In 2015, Jiang became a postdoctoral fellow at the School of Humanities and Social Sciences, Nanyang Technological University, Singapore. Her recent publications include "Retouching the Past with Living Things: Indigenous Species, Tradition, and Biological Research in Republican China, 1918-1937," Historical Studies in the Natural Sciences 46, no. 2 (April 2016): 154–206, and (with Hallam Stevens) "Chinese Biotech versus International Ethics? Accounting for the China–America CRISPR Ethical Divide," BioSocieties 10 (December 2015): 483-488.

Joseph Martin

Martin began a fixed-term Assistant Professorship at Lyman Briggs College, Michigan State University this year. His paper, "Is the Contingentist/Inevitabilist Debate a Matter of Degrees?" appeared in the December 2013 issue of Philosophy of Science. Three additional articles are slated to appear in 2015: "Evaluating Hidden Costs of Technological Change: Scaffolding, Agency, and Entrenchment" in Techné: Research in Philosophy and Technology; "What's in a Name Change? Solid State Physics, Condensed Matter Physics, and Materials Science," in Physics in Perspective; and "Fundamental Disputations: How Philosophical Debates Structured Solid State Physics" in Historical Studies in the Natural Sciences.
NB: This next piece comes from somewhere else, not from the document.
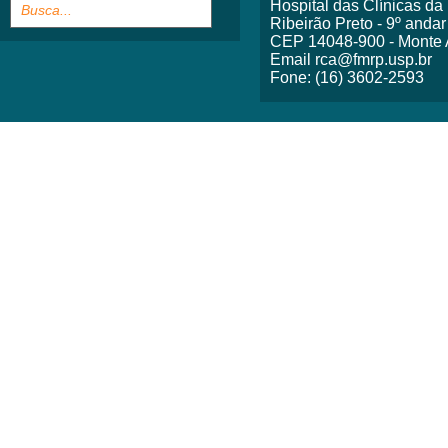
Hospital das Clínicas d
Ribeirão Preto - 9º andar
CEP 14048-900 - Monte A
Email rca@fmrp.usp.br
Fone: (16) 3602-2593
Along with Michael Gordin of Princeton University, Joe is now co-convener of the Consortium's working group on the history of the physical sciences.

Benjamin Breen

Breen is the editor-in-chief of The Appendix (which he co-founded with former Consortium fellow Christopher Heaney). He is finishing a Ph.D. at UT Austin on a Mellon-ACLS Dissertation Completion Fellowship and is also a 2014-2016 Mellon-Rare Book School Fellow in Critical Bibliography. Last year he published "No Man Is an Island: Knowledge Networks, Early Modern Globalization, and George Psalmanazar's Formosa," in The Journal of Early Modern History and "'The Elks Are Our Horses': Animals and Domestication in the New French Borderlands" in the Journal of Early American History.

Lijing Jiang

Jiang has been appointed Postdoctoral Fellow at the School of Humanities and Social Sciences, Nanyang Technological University, Singapore, starting in December 2014. Her recent publications include "IVF the Chinese Way: Zhang Lizhu and Post-Mao Human in vitro Fertilization Research," in East Asian Science, Technology and Society: An International Journal (forthcoming); "Causes of Aging Are Likely to be Many: Robin Holliday and Changing Molecular Approaches to Cell Aging, 1963-1988," in the Journal of the History of Biology; and "Viktor Hamburger," in the Encyclopedia of Life Sciences.

Jeffrey Brideau

Brideau successfully defended his Ph.D. dissertation, "A Bond Rather Than A Barrier? Constructing the St. Lawrence Seaway," at the University of Maryland in May 2014. He now holds a postdoctoral research fellowship at the Institute for Water Resources, at the United States Army Corps of Engineers Headquarters in Alexandria, VA. He will also be teaching in the STS program at Virginia Tech for spring 2015.